Enclosure, Ballylaghnan, Co. Clare
Co. Clare |
Enclosures
In the townland of Ballylaghnan, in County Clare, there is an enclosure old enough to have been formally recorded as an archaeological monument, yet quiet enough that almost nothing about it has made its way into the public record.
It sits in that particular category of Irish field antiquity that is easy to miss entirely, the kind of earthwork that a passing walker might take for a natural rise in the ground, or a farmer's boundary, or simply the land doing what land does over centuries.

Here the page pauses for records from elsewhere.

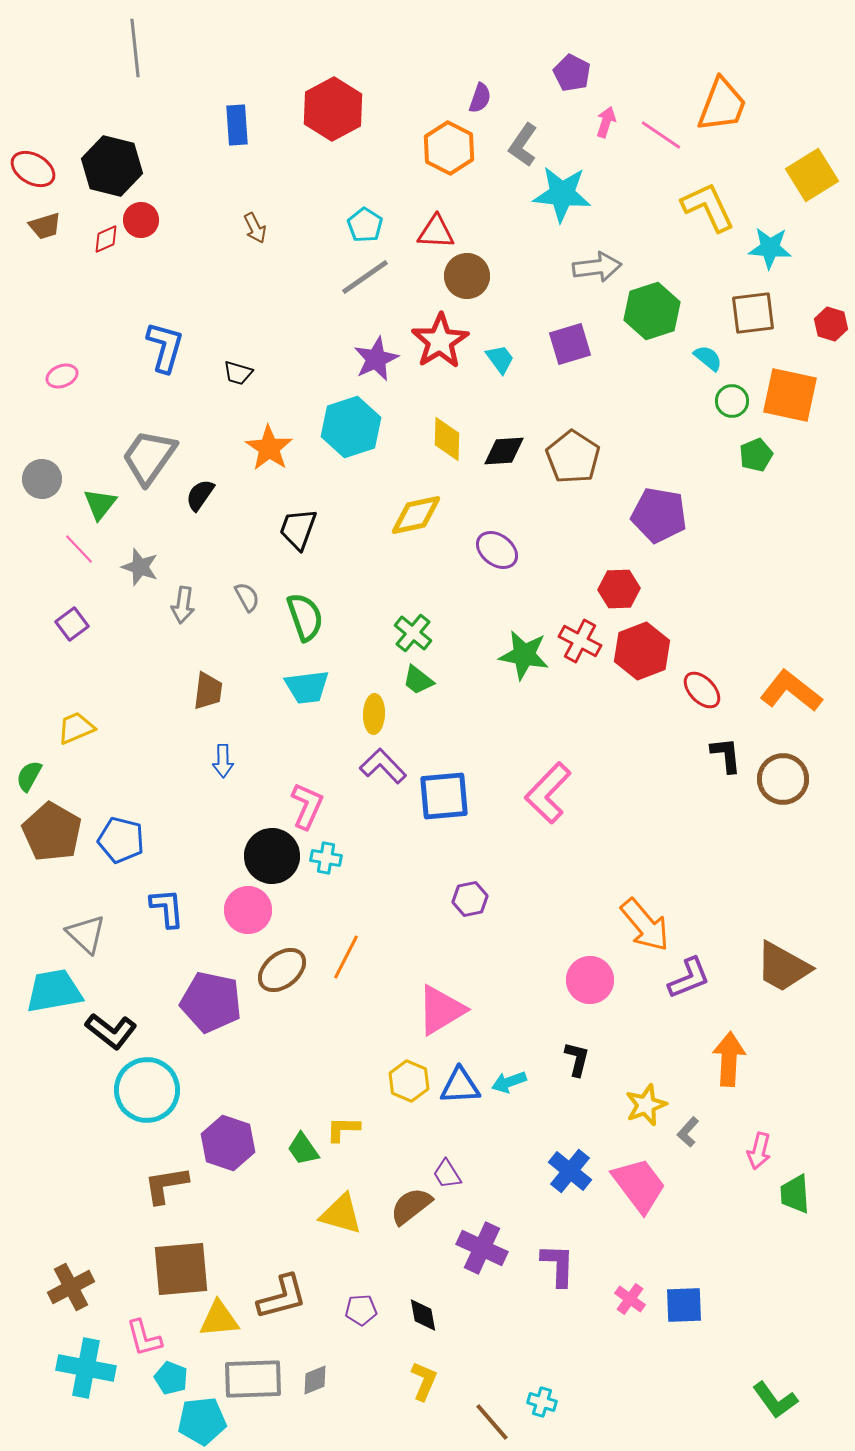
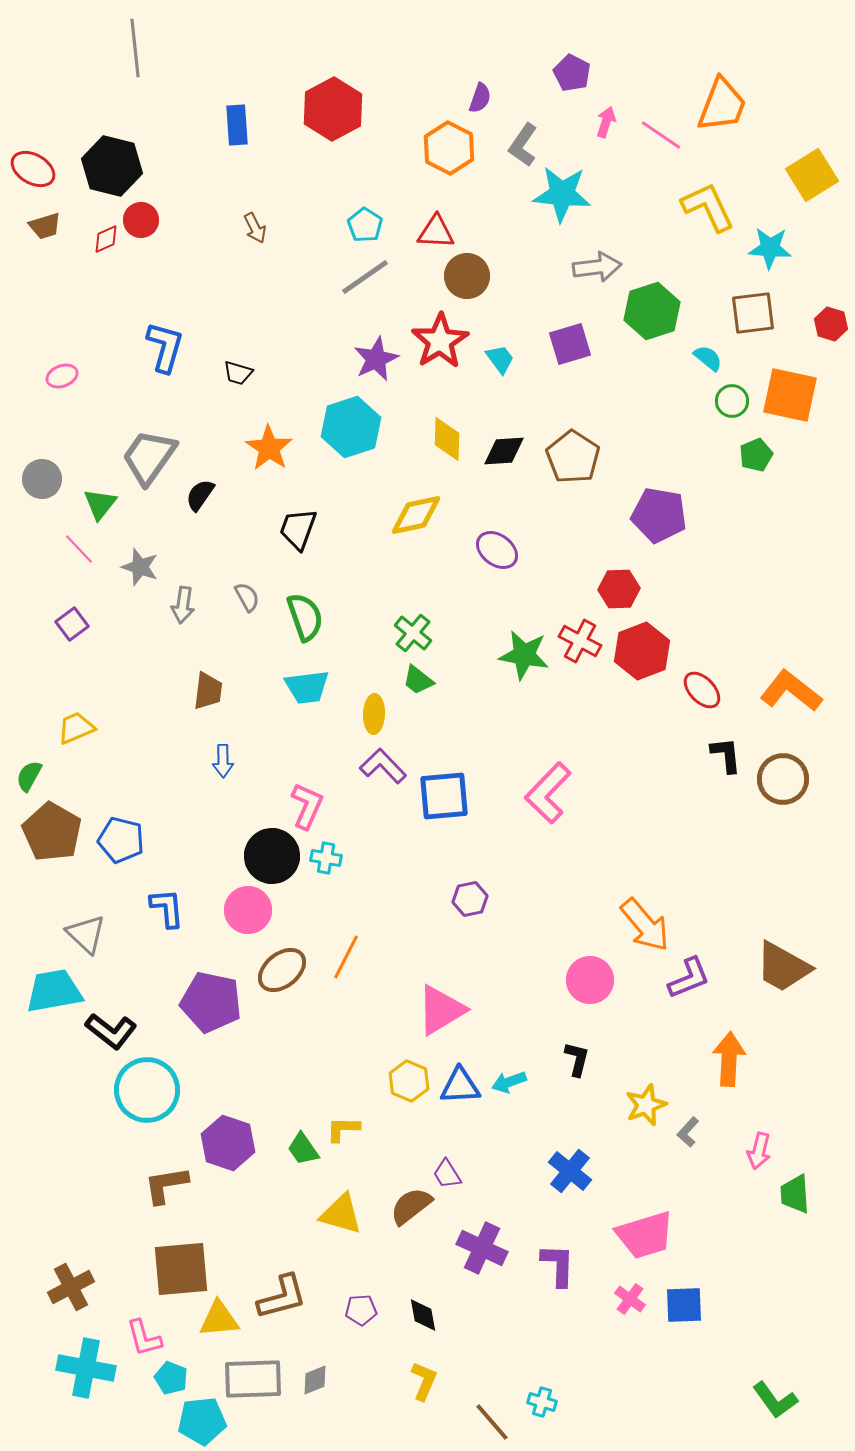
pink trapezoid at (639, 1185): moved 6 px right, 50 px down; rotated 110 degrees clockwise
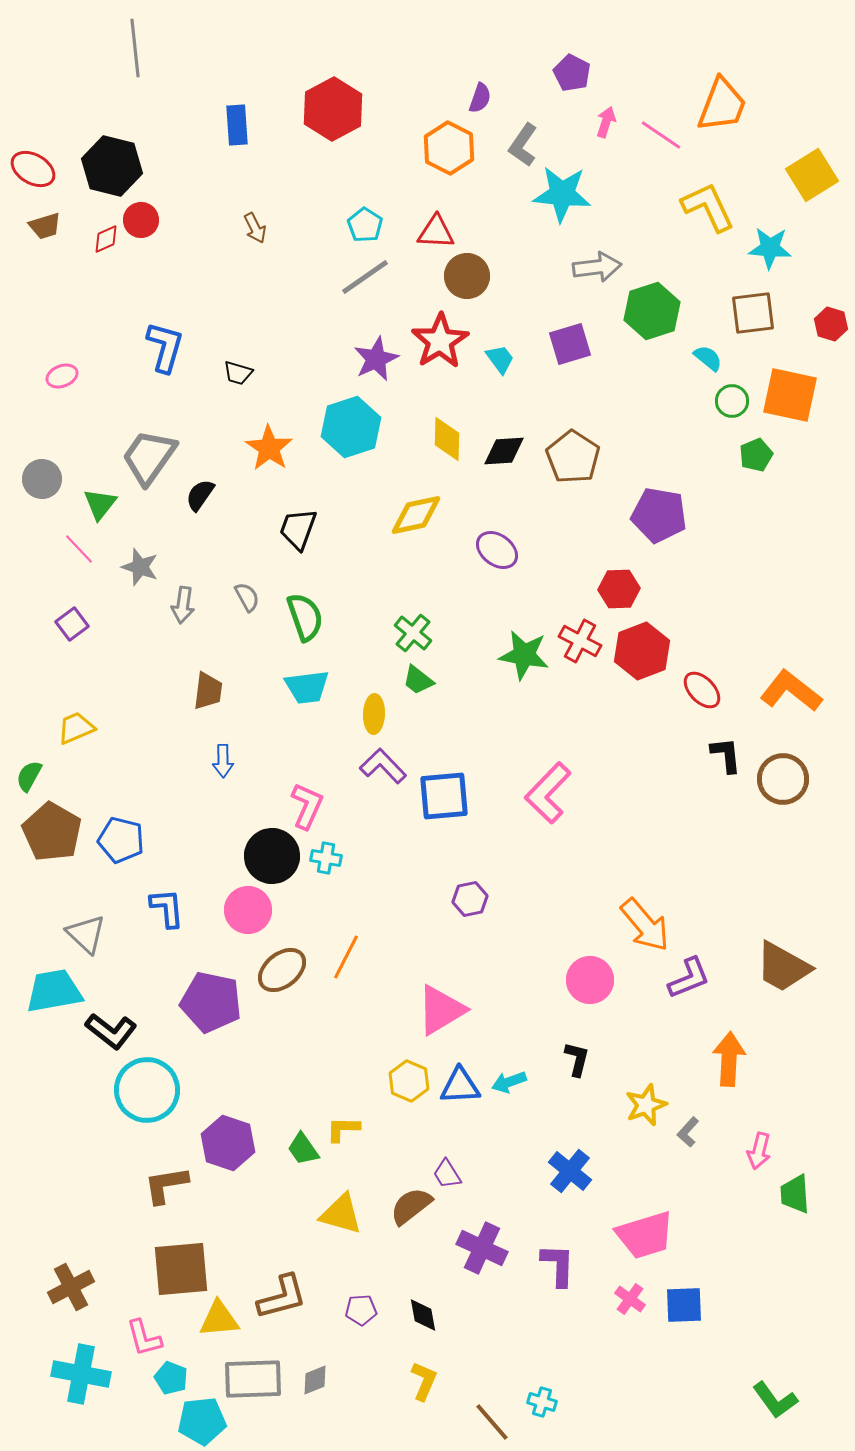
cyan cross at (86, 1368): moved 5 px left, 6 px down
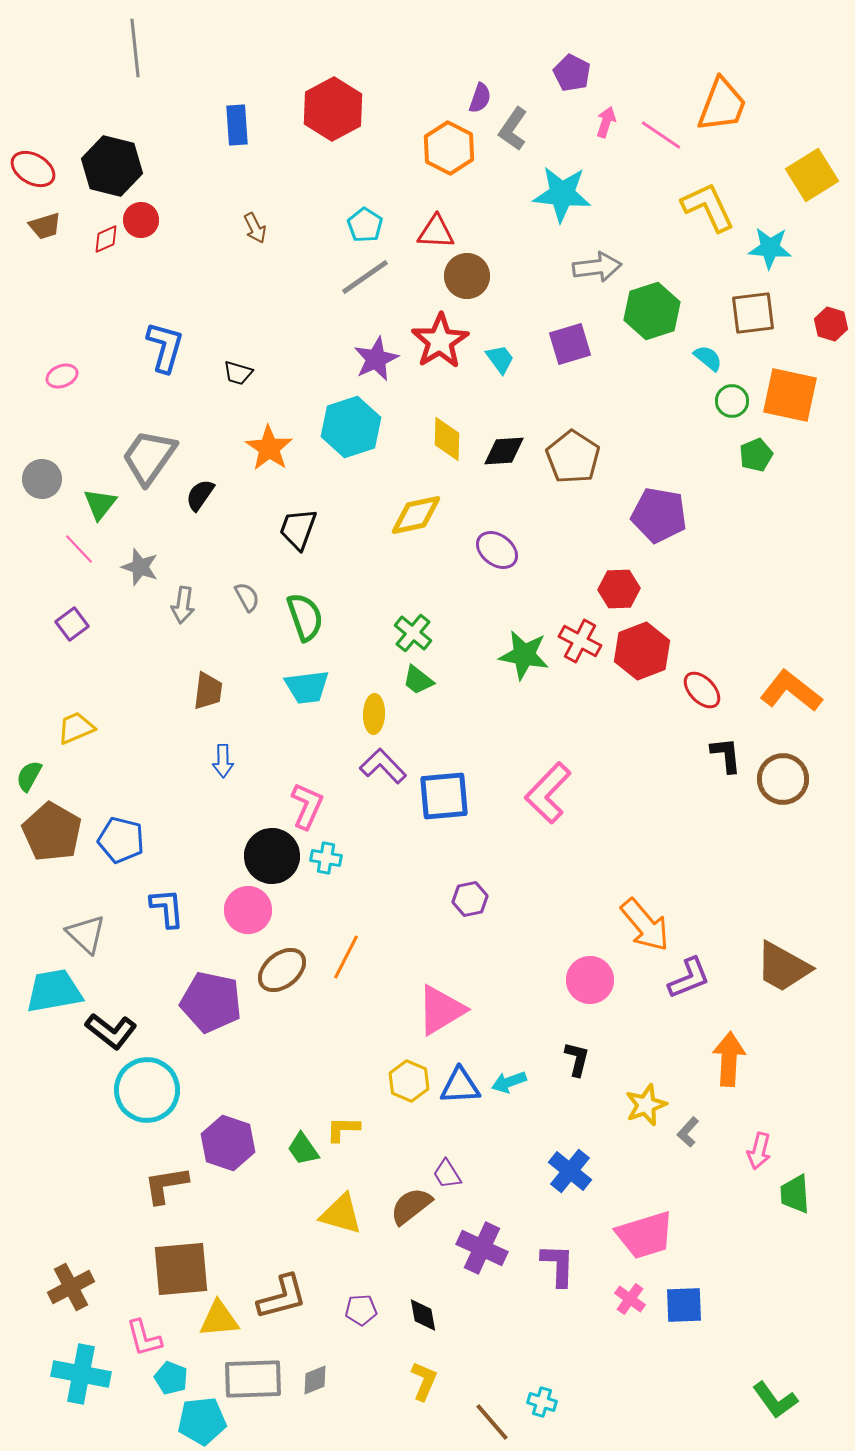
gray L-shape at (523, 145): moved 10 px left, 16 px up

Enclosures of this type are among the most common, and least understood, features of the Irish countryside. The term covers a wide range of structures, from the circular raised raths and ringforts that served as early medieval farmsteads, to earlier prehistoric enclosures whose purposes remain debated. They were built by digging a ditch and throwing the spoil inward to form a bank, sometimes reinforced with timber or stone, sometimes not. In Clare, a county whose limestone landscape has preserved an unusual number of ancient field monuments, these enclosures appear across the townlands with a frequency that makes each individual example easy to overlook. Ballylaghnan itself is a small rural townland, and the enclosure there has not yet been the subject of any published description that would tell us its approximate date, its condition, or what, if anything, survives above ground.